We must ask: Do we follow Caesar’s world, or God’s way?
The story of me and God
Life is like a box of chocolates—you never know what you're gonna get.” — Forrest Gump
The story of me and God II
After being expelled from university in 1990, I stepped into society with no mentor, no goal, and no real skill to survive. I drifted through many jobs, some abroad, some poorly paid, some well-paid—but the fear of insecurity never left me. Without a system or safety net, life felt fragile and uncertain.
In my darkest years, I prayed to Buddhas in temples and to God in churches, yet nothing answered. Until one day, I read two books by Taiwanese writer Mr. Zheng Shiyan — Zen: Hope in Life and Enlightenment: Seeing Hope Again. Their words gave light to my despair and helped me understand that true faith is not in idols but in awakening.
I also met kind friends who helped me in small, genuine ways — like living bodhisattvas. Their kindness changed me. Since then, my prayers have been mostly for the health and happiness of all humanity — because I am one among them.
In 1999, after my first business succeeded, I finally had stable income. The government began promoting social security programs, and I insured both myself and my employees. But around my company were many temporary laborers — men carrying tons of goods daily for meager pay, without any protection. I had done hard labor before, and still carry injuries from that time.

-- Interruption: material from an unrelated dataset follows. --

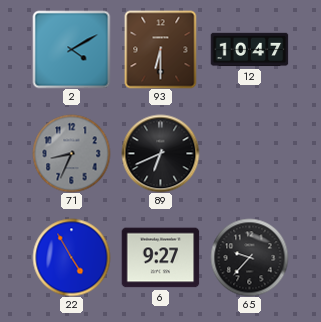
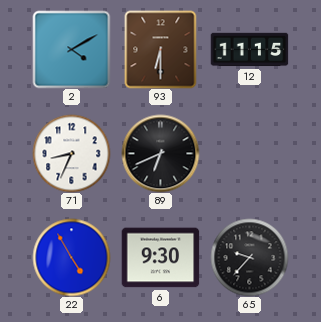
12: 10:47 -> 11:15
71 dial: grey -> white
6: 9:27 -> 9:30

Seeing them reminded me how unfair the system was — officials lived richly while claiming the nation had no money for its workers.
At that time, I still believed their lies. But soon, I resolved to design a new kind of economic model — one that could measure and sustain fairness even under socialism.
So, after 2000, though I continued to run my business, I was no longer obsessed with money. I began to read, study, and think deeply about life, economics, and truth.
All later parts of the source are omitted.